Há outros próceres a serem citados, como Delubius, O Grande, matemático, mecenas, homem capaz de cavar fortunas inomináveis apesar da cara apalermada, só com o tilintar dos incisivos centrais separados; ou Dirceus, O Guerrilheiro de Mil e Uma Faces, discípulo férreo de Infidelis, o ditador, Dirceus é pensador e criador da teoria pragmática 'Tudo O Que A Vista Não Alcança Também é Nosso', ou 'Ninguém Tasca, Eu Vi Primeiro"; Silvius Pereirae, codinome Silvinhus, O Landirrover, emérito facilitador de negócios naquela corte a troco de bigas importadas; ou Genuinus, O Inocente Legítimo; Duda Publicitarius, o inventor da fábula 'Lulalelé, paz, amor e metáforas medonhas', e por aí vai...

Minha mãe foi contra.
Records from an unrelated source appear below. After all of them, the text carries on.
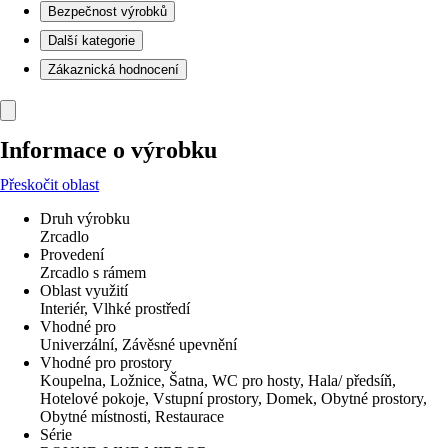
Bezpečnost výrobků
Další kategorie
Zákaznická hodnocení
Informace o výrobku
Přeskočit oblast
Druh výrobku
Zrcadlo
Provedení
Zrcadlo s rámem
Oblast využití
Interiér, Vlhké prostředí
Vhodné pro
Univerzální, Závěsné upevnění
Vhodné pro prostory
Koupelna, Ložnice, Šatna, WC pro hosty, Hala/ předsíň,
Hotelové pokoje, Vstupní prostory, Domek, Obytné prostory,
Obytné místnosti, Restaurace
Série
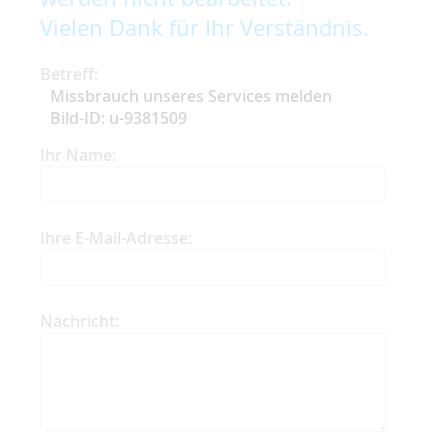
Vielen Dank für Ihr Verständnis.
Betreff:
Missbrauch unseres Services melden
Bild-ID: u-9381509
Ihr Name:
Ihre E-Mail-Adresse:
Nachricht:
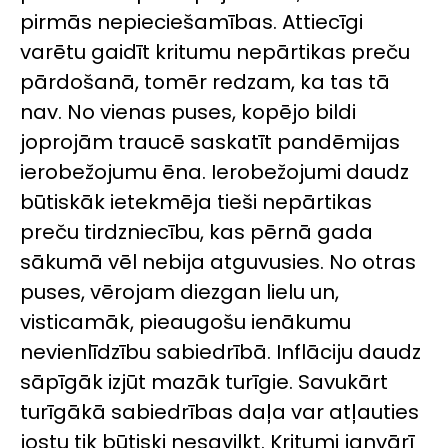
pirmās nepieciešamības. Attiecīgi
varētu gaidīt kritumu nepārtikas preču
pārdošanā, tomēr redzam, ka tas tā
nav. No vienas puses, kopējo bildi
joprojām traucē saskatīt pandēmijas
ierobežojumu ēna. Ierobežojumi daudz
būtiskāk ietekmēja tieši nepārtikas
preču tirdzniecību, kas pērnā gada
sākumā vēl nebija atguvusies. No otras
puses, vērojam diezgan lielu un,
visticamāk, pieaugošu ienākumu
nevienlīdzību sabiedrībā. Inflāciju daudz
sāpīgāk izjūt mazāk turīgie. Savukārt
turīgākā sabiedrības daļa var atļauties
jostu tik būtiski nesavilkt. Kritumi janvārī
Deu para fazer umas observações que nunca interessaram a ninguém, dessas que não fazem o indivíduo botar a mão num único dólar de mel coado, quem dera, oh, felicitas, felicitatis, amanhecer com os panus intimus sob a túnica recheados de verdinhas! Mamãe foi sempre contra as minhas idéias.
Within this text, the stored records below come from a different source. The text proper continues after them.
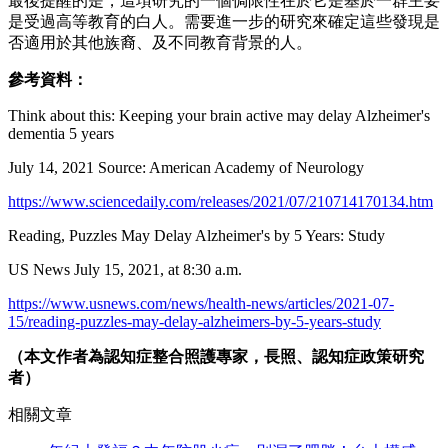
最後提醒的是，這項研究的一個侷限性在於它是基於一群主要
是受過高等教育的白人。需要進一步的研究來確定這些發現是
否適用於其他族裔、及不同教育背景的人。
參考資料：
Think about this: Keeping your brain active may delay Alzheimer's
dementia 5 years
July 14, 2021 Source: American Academy of Neurology
https://www.sciencedaily.com/releases/2021/07/210714170134.htm
Reading, Puzzles May Delay Alzheimer's by 5 Years: Study
US News July 15, 2021, at 8:30 a.m.
https://www.usnews.com/news/health-news/articles/2021-07-
15/reading-puzzles-may-delay-alzheimers-by-5-years-study
（本文作者為認知症整合照護專家，長照、認知症政策研究
者）
相關文章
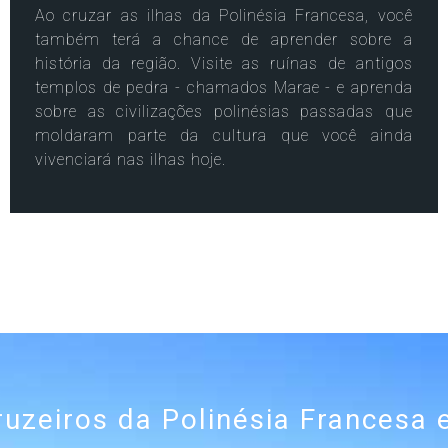
Ao cruzar as ilhas da Polinésia Francesa, você
também terá a chance de aprender sobre a
história da região. Visite as ruínas de antigos
templos de pedra - chamados Marae - e aprenda
sobre as civilizações polinésias passadas que
moldaram parte da cultura que você ainda
vivenciará nas ilhas hoje.
ruzeiros da Polinésia Francesa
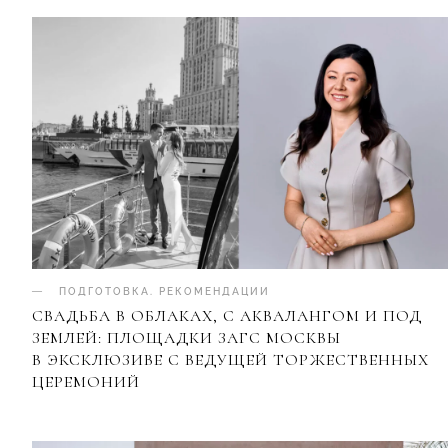
ПОДГОТОВКА
.
РЕКОМЕНДАЦИИ
СВАДЬБА В ОБЛАКАХ, С АКВАЛАНГОМ И ПОД
ЗЕМЛЕЙ: ПЛОЩАДКИ ЗАГС МОСКВЫ
В ЭКСКЛЮЗИВЕ С ВЕДУЩЕЙ ТОРЖЕСТВЕННЫХ
ЦЕРЕМОНИЙ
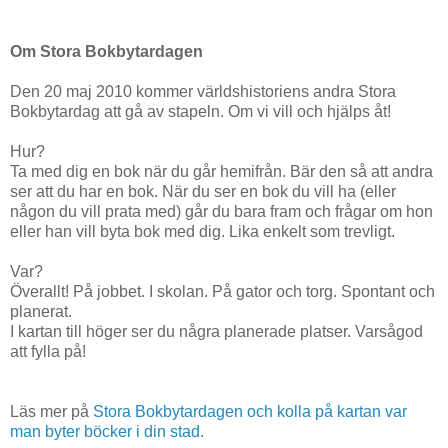
Om Stora Bokbytardagen
Den 20 maj 2010 kommer världshistoriens andra Stora
Bokbytardag att gå av stapeln. Om vi vill och hjälps åt!
Hur?
Ta med dig en bok när du går hemifrån. Bär den så att andra
ser att du har en bok. När du ser en bok du vill ha (eller
någon du vill prata med) går du bara fram och frågar om hon
eller han vill byta bok med dig. Lika enkelt som trevligt.
Var?
Överallt! På jobbet. I skolan. På gator och torg. Spontant och
planerat.
I kartan till höger ser du några planerade platser. Varsågod
att fylla på!
Läs mer på
Stora Bokbytardagen och kolla på kartan var
man byter böcker i din stad.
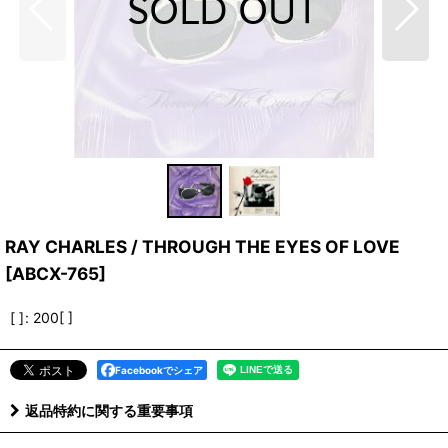
RAY CHARLES / THROUGH THE EYES OF LOVE
[
ABCX-765
]
[ ]
:
200[ ]
Facebookでシェア
返品特約に関する重要事項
Primeiro, mandou-me estudar. Quis filho engenheiro, fluente em pelos menos três idiomas, vejam vocês o que faziam as mães no meu tempo. Sim, no meu tempo, porque se fosse hoje eu nunca perderia suor para aprender a desenhar nada além do meu nome, faria como um dos maiores presidentes que o parlamento do reino de Brasiliaris já teve, o filósofo Severinus Mensalinhus, tribuno rijo, cabra macho, de dormir solenemente nas tribunas e ler discursos gaguejando, além de posar para a posteridade ao lado de loiras exibidoras de túnicas insinuantes a escancarar lingeries. E eu não podia fazer a mesma coisa?!

Além disso, sou bonitão, hoje em dia basta ser belo para virar celebridade e ganhar rios de dinheiro e fama, bem poderia estampar o calendarius de Madame Luma, não seria necessário cursar MBA. Mas mamãe sempre teve outras idéias, nunca me apoiou quando eu, menino, disse que queria ser bombeiro...
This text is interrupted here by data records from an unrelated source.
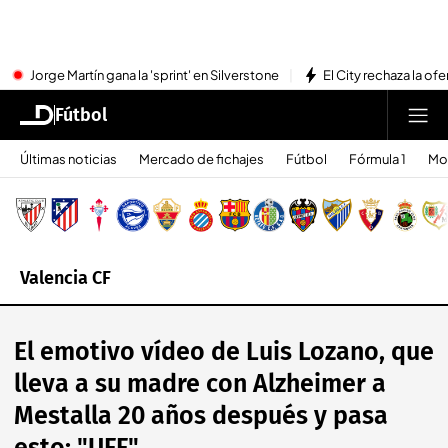
Jorge Martín gana la 'sprint' en Silverstone
El City rechaza la ofe
Fútbol
Últimas noticias
Mercado de fichajes
Fútbol
Fórmula 1
Mo
Valencia CF
El emotivo vídeo de Luis Lozano, que
lleva a su madre con Alzheimer a
Mestalla 20 años después y pasa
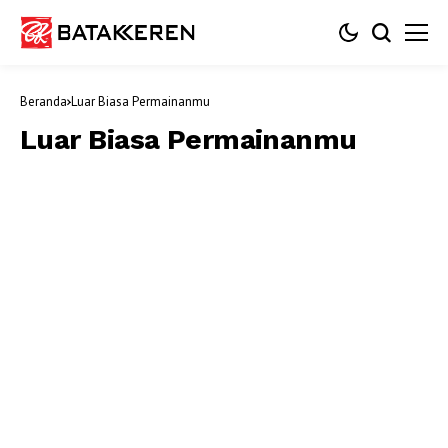
Beranda
Luar Biasa Permainanmu
Luar Biasa Permainanmu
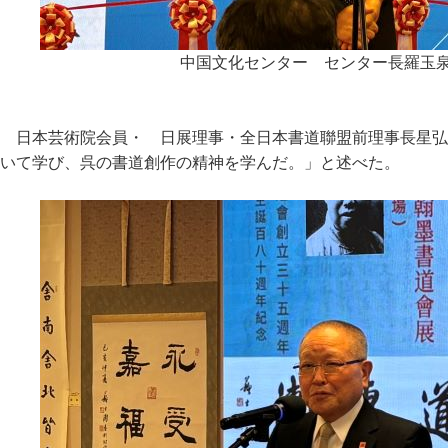
中国文化センター センター長羅玉
日本芸術院会員・ 日展理事・全日本書道聯盟前理事長星弘
いて学び、呉の書道創作の精神を学んだ。」と述べた。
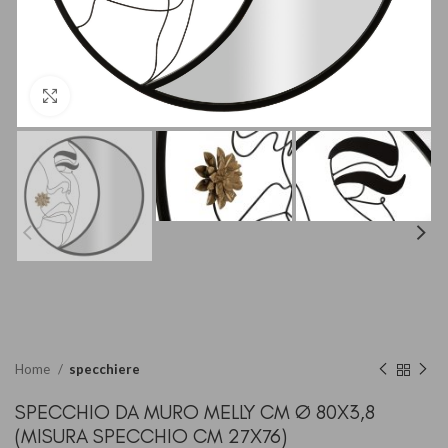
Clicca per ingrandire
Home
specchiere
SPECCHIO DA MURO MELLY CM Ø 80X3,8
(MISURA SPECCHIO CM 27X76)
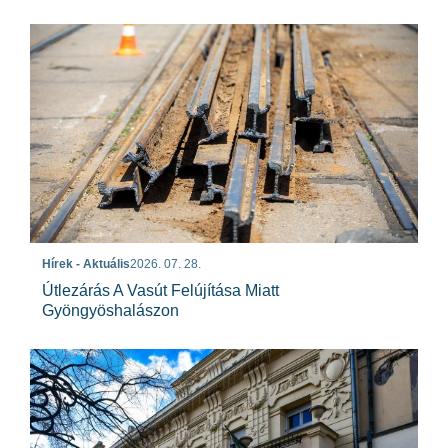
Hírek - Aktuális
2026. 07. 28.
Útlezárás A Vasút Felújítása Miatt
Gyöngyöshalászon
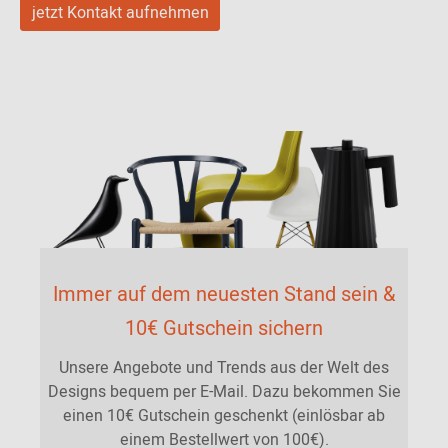
jetzt Kontakt aufnehmen
Immer auf dem neuesten Stand sein &
10€ Gutschein sichern
Unsere Angebote und Trends aus der Welt des
Designs bequem per E-Mail. Dazu bekommen Sie
einen 10€ Gutschein geschenkt (einlösbar ab
einem Bestellwert von 100€).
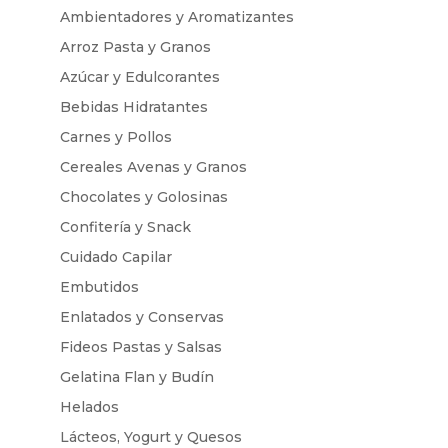
Ambientadores y Aromatizantes
Arroz Pasta y Granos
Azúcar y Edulcorantes
Bebidas Hidratantes
Carnes y Pollos
Cereales Avenas y Granos
Chocolates y Golosinas
Confitería y Snack
Cuidado Capilar
Embutidos
Enlatados y Conservas
Fideos Pastas y Salsas
Gelatina Flan y Budín
Helados
Lácteos, Yogurt y Quesos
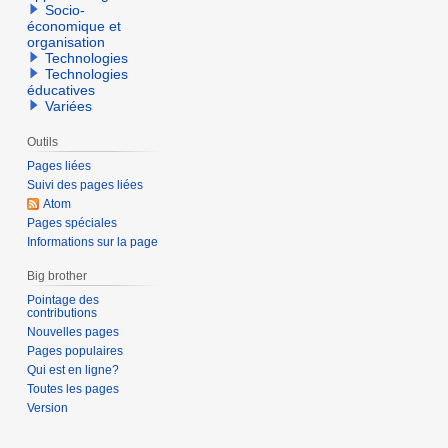
Socio-
r
économique et
2
organisation
0
Technologies
Technologies
2
éducatives
1
Variées
Outils
Pages liées
Suivi des pages liées
Atom
Pages spéciales
Informations sur la page
Big brother
Pointage des
contributions
Nouvelles pages
Pages populaires
Qui est en ligne?
Toutes les pages
Version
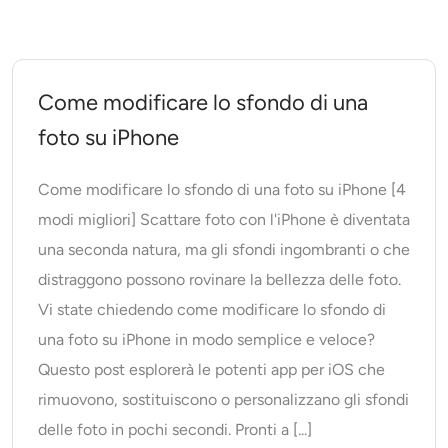
Come modificare lo sfondo di una
foto su iPhone
Come modificare lo sfondo di una foto su iPhone [4
modi migliori] Scattare foto con l'iPhone è diventata
una seconda natura, ma gli sfondi ingombranti o che
distraggono possono rovinare la bellezza delle foto.
Vi state chiedendo come modificare lo sfondo di
una foto su iPhone in modo semplice e veloce?
Questo post esplorerà le potenti app per iOS che
rimuovono, sostituiscono o personalizzano gli sfondi
delle foto in pochi secondi. Pronti a [...]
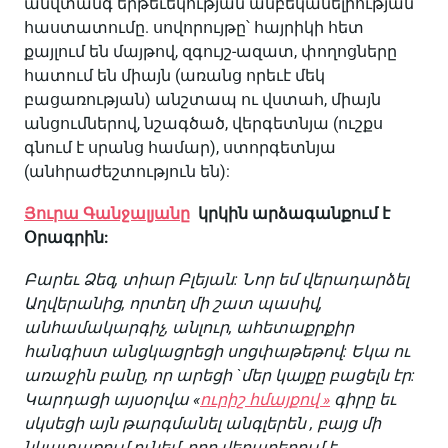
անվտանգ երթեւեկության անբեկանելիության
հաստատումը. սովորույթը՝ հայրիկի հետ
քայլում են մայթով, զգույշ-ազատ, փողոցները
հատում են միայն (առանց որեւէ մեկ
բացառության) անշտապ ու վստահ, միայն
անցումներով, նշագծած, վերգետնյա (ուշքս
գնում է սրանց համար), ստորգետնյա
(անհրաժեշտություն են):
Յուրա Գանջալյանը
կրկին արձագանքում է
Օրագրին:
Բարեւ Ձեզ, տիար Բլեյան: Նոր եմ վերադարձել
Աղվերանից, որտեղ մի շատ պասիվ,
անհամակարգիչ, անլուր, ահետաքրքիր
հանգիստ անցկացրեցի սոցփաթեթով: Եկա ու
առաջին բանը, որ արեցի `մեր կայքը բացելն էր:
Կարդացի այսօրվա «
ուրիշ հմայքով »
գիրը եւ
սկսեցի այն թարգմանել անգլերեն , բայց մի
նկատառում ունեմ, որը վերաբերում է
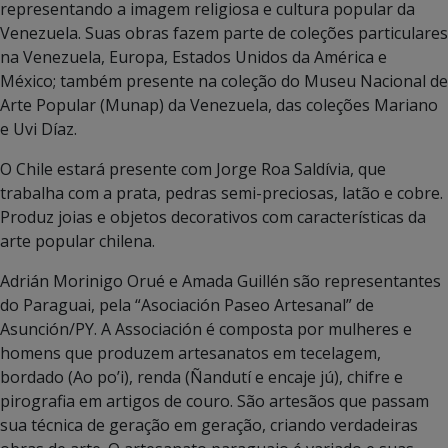
representando a imagem religiosa e cultura popular da
Venezuela. Suas obras fazem parte de coleções particulares
na Venezuela, Europa, Estados Unidos da América e
México; também presente na coleção do Museu Nacional de
Arte Popular (Munap) da Venezuela, das coleções Mariano
e Uvi Díaz.
O Chile estará presente com Jorge Roa Saldívia, que
trabalha com a prata, pedras semi-preciosas, latão e cobre.
Produz joias e objetos decorativos com características da
arte popular chilena.
Adrián Morinigo Orué e Amada Guillén são representantes
do Paraguai, pela “Asociación Paseo Artesanal” de
Asunción/PY. A Associación é composta por mulheres e
homens que produzem artesanatos em tecelagem,
bordado (Ao po’i), renda (Ñandutí e encaje jú), chifre e
pirografia em artigos de couro. São artesãos que passam
sua técnica de geração em geração, criando verdadeiras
Eu podia ter sido sindicalista, representante do proletariadus, salário gordo, vida boa, quem sabe até um dia subir ao trono, Brasiliaris não tem isso de família real não, o reino lá é de outra cepa, muito mais confortável. E não exige letra, preparo, caráter, nada. O rei pode falar besteira de penca, ser burro até a medula, tomar seus gorós à vontade, correr o mundo à custa do dinheiro do povo, é uma beleza! Ah, mamãe, que pena, seu filho poderia estar propagando altíssimas besteiras por aí, afinal a África, fique sabendo querida, é tão limpinha... E mãe, eu seria o campeão da aetica, já pensou nisso?!

Mas, não: cá estou eu, de curriculum sob as axilas, batendo sola de alpercatas atrás de um fariseu que me empregue, tenho de dar de comer aos filhos (sou um pater familiae), pagar os tributos que Brasiliaris manda cobrar do povo, o Estado bota mais lenha em cima e a polis cuida de extorquir mais um pouquinho, oh vita! Bem quis ter contraído núpcias como alguém como Mary Jane, a cortesã das surubas e bacanais brasilienses, afamada no coliseu do planalto, agenda cheia, tribunos à mão, mas mamãe...

Nem mesmo empresarius dos morros pude ser, como Phernandinhus Beira-Maris, ou Baenteviis, o amigo de craques da pelota como Julius Cesar, Romarius, e de bardos aplaudidos como Gabriellus Pensatorei... Ou alguém do gabarito de Marcollus, O Poderoso Chefão, capaz de comandar de seu cubicullum todo um exército de próceres, calando a polícia, os governos, o povo!

PQP, mãe, eu podia maluphare no planalto!